What are you referring to specifically? Compared to Tango, yes, Phobos might have a lot fewer concrete exception types. But I don't recall actually eliminating existing ones.

David
October 01, 2014
On 10/1/14, 4:00 PM, Sean Kelly wrote:
> On Wednesday, 1 October 2014 at 22:42:27 UTC, Jeremy Powers via
> Digitalmars-d wrote:
>>
>> If you see "throws Exception" in java code chances are the code is
>> broken,
>> same as if you see "catch (Exception" - this tells you nothing about the
>> exception that happened, and hence you can do nothing with it. So you
>> either swallow (and silently break in many cases) or rethrow (and
>> break for things you needn't have).  As mentioned, the standard way to
>> avoid this is to have a parent exception type appropriate to the
>> abstraction in the API, and throw subtypes in the implementation.
>> Among other things, this means you can change the implementation to
>> throw different exceptions without breaking any users (who will
>> already be catching the parent exception).
>
> ....while in Phobos, most of the subtyped exceptions were
> eliminated a while back in favor of just always throwing
> Exception.

My recollection is that was only talked about. Anyhow, one thing is clear - as of now there are no clear idioms and successful techniques for handling errors with exceptions (including the use of subtyping). -- Andrei

October 02, 2014
On 02/10/14 01:19, Andrei Alexandrescu wrote:

> My recollection is that was only talked about.
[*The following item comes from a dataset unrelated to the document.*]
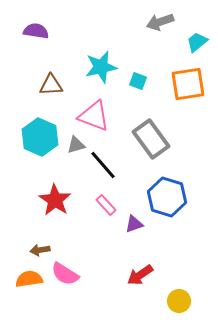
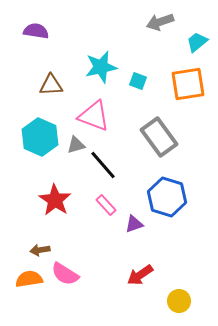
gray rectangle: moved 8 px right, 2 px up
Anyhow, one thing is
> clear - as of now there are no clear idioms and successful techniques
> for handling errors with exceptions (including the use of subtyping). --
> Andrei

I think most error handling is done with "enforce", this will, by default, throw an instance of Exception. I really, really hate this. I think Exception should be an abstract class or an interface.